Three years ago I taught the Our Whole Lives curriculum with our high school youth for the first time. OWL is the wholistic sexuality curriculum from the UCC and Unitarian traditions. It's one of the most fun times I've had with teens in our congregation. I was looking forward to having that experience again this year, but COVID got in the way of those plans. However, it's had thinking about teens and sexuality and I thought I'd share some resources for folks with teens or teens-to-be. It's never to early to start conversations about sexuality, bodies and relationships.
In my family we've always been pretty open about talking about sex and bodies with our kids. Sure it leads to slightly embarrassing moments when kids ask openly about body parts or share facts they know about genitals at the wrong time or with the wrong people. But for the most part, the more knowledge, vocabulary and self-awareness a child has the greater their safety and confidence in navigating relationships of all kinds and their ability to protect themself.
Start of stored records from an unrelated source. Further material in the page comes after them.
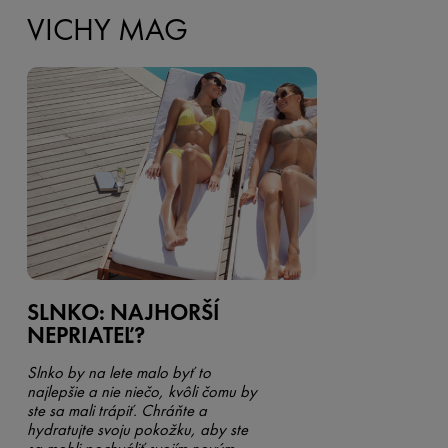
VICHY MAG
SLNKO: NAJHORŠÍ
NEPRIATEĽ?
Slnko by na lete malo byť to
najlepšie a nie niečo, kvôli čomu by
ste sa mali trápiť. Chráňte a
hydratujte svoju pokožku, aby ste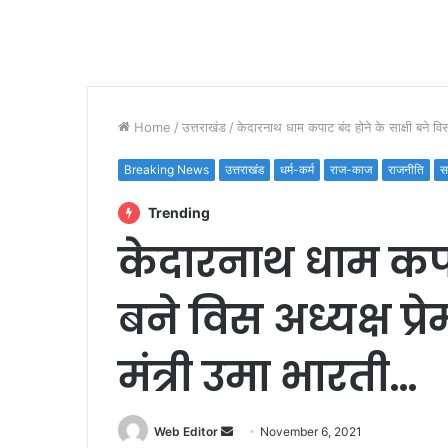
Home
/
उत्तराखंड
/
केदारनाथ धाम कपाट बंद होने के साक्षी बने विस 
Breaking News
उत्तराखंड
धर्म-कर्म
राज-काज
राजनीति
स
Trending
केदारनाथ धाम कपाट
बने विस अध्यक्ष प्रेम
मंत्री उमा भारती…
Web Editor
S
November 6, 2021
Communicating the right names for body parts helps children explain accurately when they've been hurt or are in pain. Communicating without shame or secrecy about body parts can protect children from predators. Communicating the facts about sexually transmitted infections, pregnancy, and the importance of how to have safer sex helps teens make informed decisions about their own bodies and well-being. Communicating to kids and teens the importance of consent and what it is and isn't, as well as the value and beauty of their bodies, creations of a loving God, we hope will help them see themselves as worthy of care and compassion.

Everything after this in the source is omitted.